March Madness: San Diego State advances to first Sweet 16 since 2014

March Madness: San Diego State advances to first Sweet 16 since 2014

As JP Pegues lay on the court entangled with San Diego State’s Nathan Mensah, the Furman guard could only watch in bewilderment after missing what seemed to be a sure layup. Instead, the remaining Aztecs players raced down the court, looking to add to a double-digit lead.

Forty-eight hours earlier, Pegues’ last-second 3-pointer ruined Virginia’s tournament hopes and propelled the Paladins into the second round. This time around, it was No. 13 Furman that was shell-shocked after a poor-shooting half led to No. 5 San Diego State (29-6) cruising to a 75-52 win in the second round of the NCAA Tournament at Amway Center on Saturday.

“We hang our hat on defense and that’s one thing we do every game,” said Aztecs coach Brian Dutcher. “Then when we get the opportunity, we start making shots and play offensively, then we’re very good.”

San Diego State advances to the Sweet 16 for the first time since 2014.

The 23-point win was the program’s largest win in NCAA tournament history.

“Unfortunately, it wasn’t our night,” said Furman coach Bob Richey. “We wish we would have played better. Wish we would have shot the ball a little bit better, but some of that, you have to give credit to them.”

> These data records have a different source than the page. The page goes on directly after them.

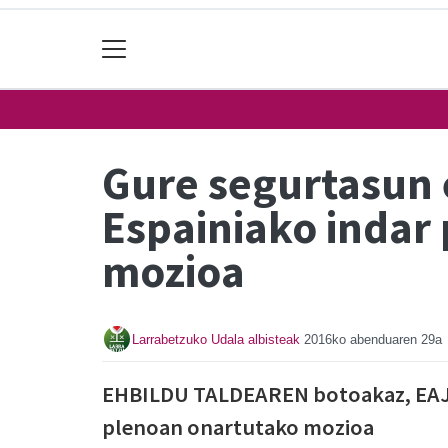
Gure segurtasun 
Espainiako indar 
mozioa
Larrabetzuko Udala albisteak
2016ko abenduaren 29a
EHBILDU TALDEAREN botoakaz, EAJ
plenoan onartutako mozioa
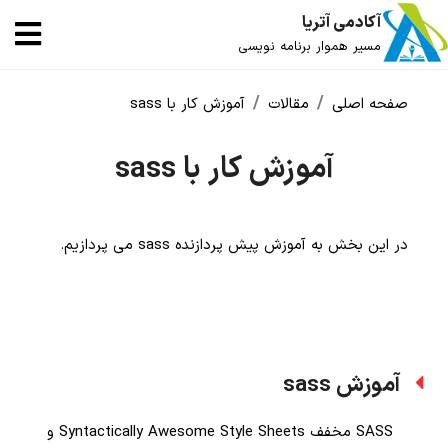
آکادمی آتریا
مسیر هموار برنامه نویسی
صفحه اصلی
مقالات
آموزش کار با sass
آموزش کار با sass
در این بخش به آموزش پیش پردازنده sass می پردازیم.
آموزش sass
SASS مخفف Syntactically Awesome Style Sheets و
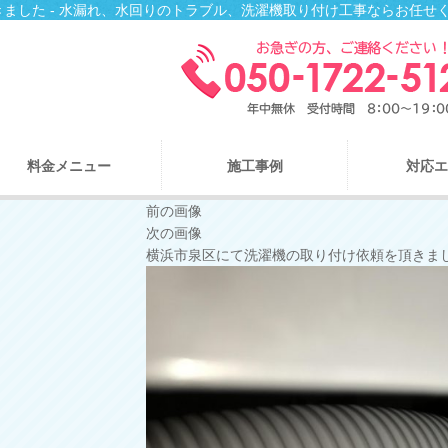
ました - 水漏れ、水回りのトラブル、洗濯機取り付け工事ならお任せ
料金メニュー
施工事例
対応エ
前の画像
次の画像
横浜市泉区にて洗濯機の取り付け依頼を頂きま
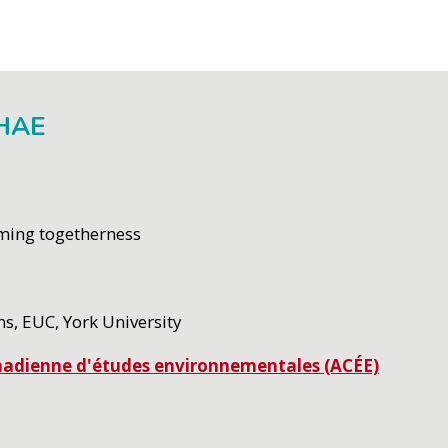
 HAE
ming togetherness
ins, EUC, York University
anadienne d'études environnementales (ACÉE)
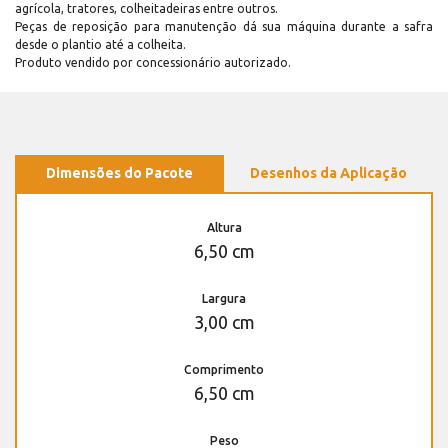
agrícola, tratores, colheitadeiras entre outros.
Peças de reposição para manutenção dá sua máquina durante a safra
desde o plantio até a colheita.
Produto vendido por concessionário autorizado.
Dimensões do Pacote
Desenhos da Aplicação
Altura
6,50 cm
Largura
3,00 cm
Comprimento
6,50 cm
Peso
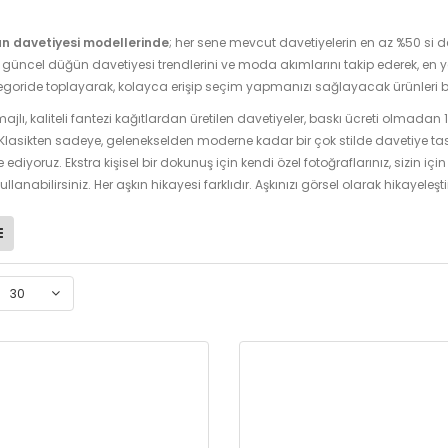
n davetiyesi modellerinde
; her sene mevcut davetiyelerin en az %50 si de
üncel düğün davetiyesi trendlerini ve moda akımlarını takip ederek, en 
tegoride toplayarak, kolayca erişip seçim yapmanızı sağlayacak ürünleri bu
ajlı, kaliteli fantezi kağıtlardan üretilen davetiyeler, baskı ücreti olmadan
 Klasikten sadeye, gelenekselden moderne kadar bir çok stilde davetiye tasarı
 ediyoruz. Ekstra kişisel bir dokunuş için kendi özel fotoğraflarınız, sizin için 
kullanabilirsiniz. Her aşkın hikayesi farklıdır. Aşkınızı görsel olarak hikayeleş
30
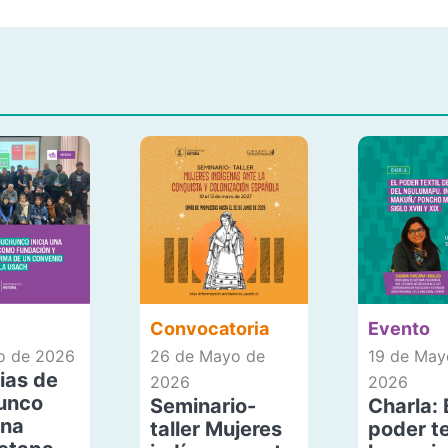
Convocatoria
Evento
io de 2026
26 de Mayo de
19 de May
ias de
2026
2026
unco
Seminario-
Charla: 
una
taller Mujeres
poder te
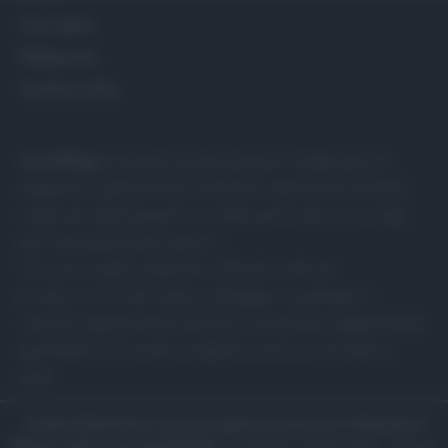
Chi siamo
Redazione
Gestisci Utiq
Food Blog
: la semplicità del blog nell’eleganza di un
magazine. I grandi chef, ristoranti, specialità culinarie
regionali, abbinamenti e ricette particolari, e consigli
per la cucina di tutti i giorni.
Un nuovo spazio dedicato al food curato da
professionisti del settore, Blogger, casalinghe e
semplici appassionati. Notizie, curiosità e suggerimenti
quotidiani sul mondo enogastronomico a portata di
tutti.
Canale di Notizie.it, testata registrata presso il Tribunale di
Milano n.68 in data 01/03/2018
|
Contattaci
-
Cookie Policy
-
Privacy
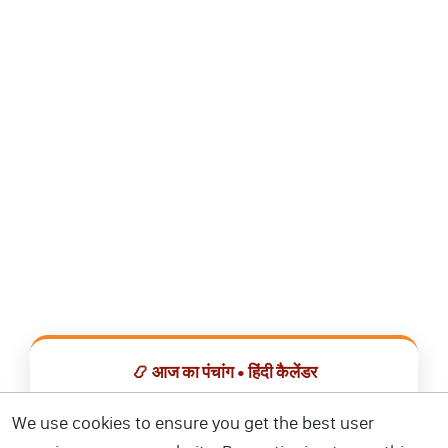
📿 आज का पंचांग • हिंदी कैलेंडर
सभी व्रत, त्योहार, शुभ मुहूर्त और राशिफल एक ही ऐप में देखें।
We use cookies to ensure you get the best user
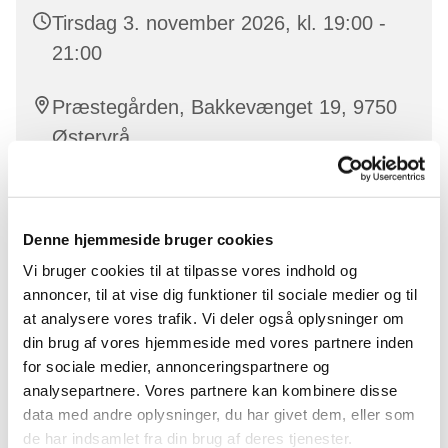
Tirsdag 3. november 2026, kl. 19:00 -
21:00
Præstegården, Bakkevænget 19, 9750
Østervrå
Denne hjemmeside bruger cookies
En hyggelig aften med strik, fællesskab og en kort
andagt. Vi mødes (som udgangspunkt) den anden
Vi bruger cookies til at tilpasse vores indhold og
tirsdag i hver måned kl. 19.00–21.00. Alle er velkomne
annoncer, til at vise dig funktioner til sociale medier og til
– uanset erfaring. Du kan få garn og opskrift, eller
at analysere vores trafik. Vi deler også oplysninger om
medbringe dit eget projekt.
din brug af vores hjemmeside med vores partnere inden
for sociale medier, annonceringspartnere og
analysepartnere. Vores partnere kan kombinere disse
data med andre oplysninger, du har givet dem, eller som
de har indsamlet fra din brug af deres tjenester.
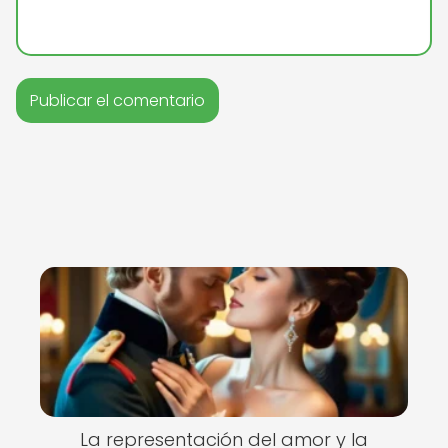
La representación del amor y la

Furman (28-8) started the game by connecting on two of its first three shots to grab a 4-0 lead, but the Paladins then went cold from the floor, hitting only one of its next seven shots. The lull opened the door for San Diego State to charge back to grab a 10-6 advantage.

The teams exchanged the lead for several minutes before Furman took a 13-12 advantage with 11:58 left in half. Shooting woes continued to plague the Paladins, who went more than six minutes without a point — allowing San Diego State to go on an 18-1 run that pushed the Aztecs back on top.

Dutcher credited his team’s ability to dive deep into its roster for providing a much-needed burst during that critical stretch.

“It’s hard to do, but when you have the depth we have, we always have fresh legs on the floor,” he said. “We don’t play a guy and suddenly he’s tired because he’s so valuable he can’t be off the floor. Everybody is the same on the team, and anybody is capable of leading us in scoring and anybody is capable of making important plays.”

To that point, San Diego State had nine players with more than 15 minutes of action.

SDSU forward Micah Parrish scored 14 of his 16 points during the final 8:35 of the first half to help push the lead to 39-25 at intermission. Parrish was one of four Aztec players to finish in double-digit scoring, along with Darrion Trammell (13), Lamont Butler (12) and Matt Bradley (10).

Parrish, who led the team in scoring for just the second time in his career, pointed to his teammates for his performance.

“We just try to find an open guy,” he said. “Each game might not be your game, but I guess today was mine and my teammates just kept finding me.”

The second half wasn’t much better for Furman, which struggled from the floor, and the Paladins connected on just two of six field goals to start. To make matters worse, forward Jalen Slawson picked up his fourth foul with 16:27 left in the game, sending the fifth-year senior to the bench.. He returned at 11:52 but fouled out less than two minutes later, receiving a technical foul on the way out.

“They were definitely the most physical team we played this year and one of the best defenses in the country,” said Pegues. “When they have the Mountain West Defensive Player of the Year [Nathan Mensah], it makes things even more difficult with his shot-blocking ability and being able to contest some shots at the rim.”

Mike Bothwell led Furman with 15 points while Alex Williams had 11.